## What the task requires:
Transcribe every entry that follows exactly, omitting all pictures.

== Data excerpts

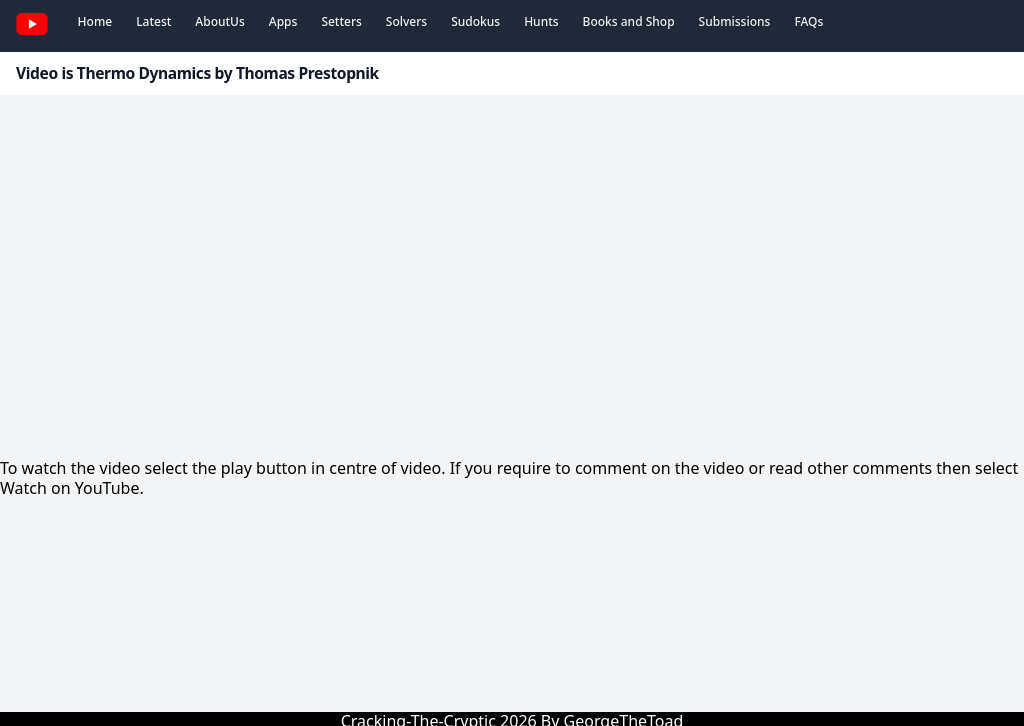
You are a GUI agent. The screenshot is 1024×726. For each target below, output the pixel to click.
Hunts (541, 21)
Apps (283, 21)
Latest (153, 21)
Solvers (406, 21)
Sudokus (475, 21)
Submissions (735, 21)
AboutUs (219, 21)
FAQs (808, 21)
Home (95, 21)
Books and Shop (629, 21)
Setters (341, 21)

====

## Task solution:
You are a GUI agent. The screenshot is 1024×726. For each target below, output the pixel to click.
Hunts (541, 21)
Apps (283, 21)
Latest (153, 21)
Solvers (406, 21)
Sudokus (475, 21)
Submissions (735, 21)
AboutUs (219, 21)
FAQs (808, 21)
Home (95, 21)
Books and Shop (629, 21)
Setters (341, 21)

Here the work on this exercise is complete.